Task objective. Show each line from the records below in which the word "произвольной" occurs.

Supplied material.
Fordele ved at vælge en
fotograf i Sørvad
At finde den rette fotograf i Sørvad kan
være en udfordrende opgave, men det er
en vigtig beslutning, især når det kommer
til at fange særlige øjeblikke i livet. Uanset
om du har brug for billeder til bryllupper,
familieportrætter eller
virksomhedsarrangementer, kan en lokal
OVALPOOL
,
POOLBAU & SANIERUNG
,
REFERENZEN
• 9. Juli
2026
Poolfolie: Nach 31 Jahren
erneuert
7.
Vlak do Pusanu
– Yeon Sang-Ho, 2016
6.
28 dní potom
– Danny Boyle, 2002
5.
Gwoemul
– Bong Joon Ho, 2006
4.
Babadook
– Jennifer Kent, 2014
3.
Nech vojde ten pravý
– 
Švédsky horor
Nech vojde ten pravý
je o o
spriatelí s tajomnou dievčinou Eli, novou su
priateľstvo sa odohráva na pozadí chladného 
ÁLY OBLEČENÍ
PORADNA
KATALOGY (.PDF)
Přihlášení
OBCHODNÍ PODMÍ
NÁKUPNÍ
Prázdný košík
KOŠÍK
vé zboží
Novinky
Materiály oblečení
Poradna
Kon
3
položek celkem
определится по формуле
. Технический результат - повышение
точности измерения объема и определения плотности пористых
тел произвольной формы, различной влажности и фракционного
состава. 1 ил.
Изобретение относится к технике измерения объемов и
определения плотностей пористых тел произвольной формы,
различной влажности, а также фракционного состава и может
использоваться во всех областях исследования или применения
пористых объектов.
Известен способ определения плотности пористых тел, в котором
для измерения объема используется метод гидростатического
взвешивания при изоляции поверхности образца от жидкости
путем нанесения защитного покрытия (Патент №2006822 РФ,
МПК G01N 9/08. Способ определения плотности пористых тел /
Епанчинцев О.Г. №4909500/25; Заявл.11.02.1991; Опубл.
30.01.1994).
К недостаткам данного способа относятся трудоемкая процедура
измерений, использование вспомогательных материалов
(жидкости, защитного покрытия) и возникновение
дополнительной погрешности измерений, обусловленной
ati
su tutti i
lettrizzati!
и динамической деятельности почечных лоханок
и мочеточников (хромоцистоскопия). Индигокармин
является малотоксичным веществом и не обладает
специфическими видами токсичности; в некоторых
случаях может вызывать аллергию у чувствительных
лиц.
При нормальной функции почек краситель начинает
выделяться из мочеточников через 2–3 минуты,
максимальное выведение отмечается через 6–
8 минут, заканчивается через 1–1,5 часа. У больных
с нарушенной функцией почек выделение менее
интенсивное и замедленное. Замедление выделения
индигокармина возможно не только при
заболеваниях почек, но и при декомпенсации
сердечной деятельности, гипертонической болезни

...

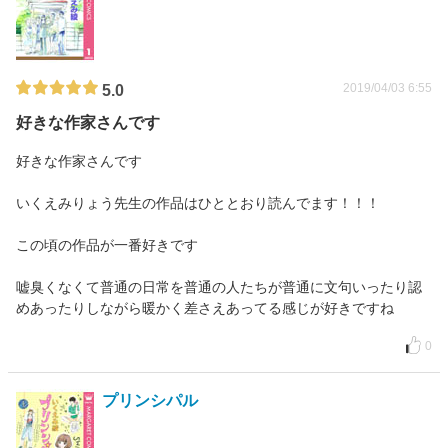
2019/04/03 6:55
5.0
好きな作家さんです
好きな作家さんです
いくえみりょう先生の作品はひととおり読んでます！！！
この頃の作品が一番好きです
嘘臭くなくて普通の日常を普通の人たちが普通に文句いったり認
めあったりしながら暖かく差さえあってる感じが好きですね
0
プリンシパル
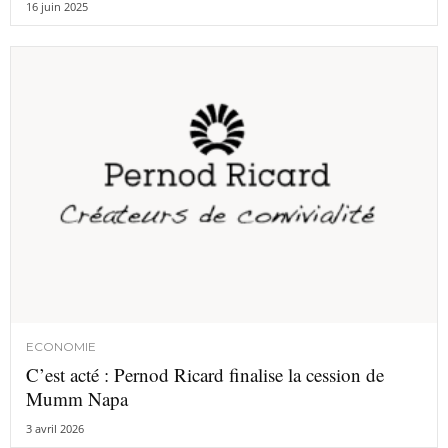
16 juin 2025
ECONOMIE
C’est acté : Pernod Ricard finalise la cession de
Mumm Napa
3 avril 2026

Exercise solution.
тел произвольной формы, различной влажности и фракционного
определения плотностей пористых тел произвольной формы,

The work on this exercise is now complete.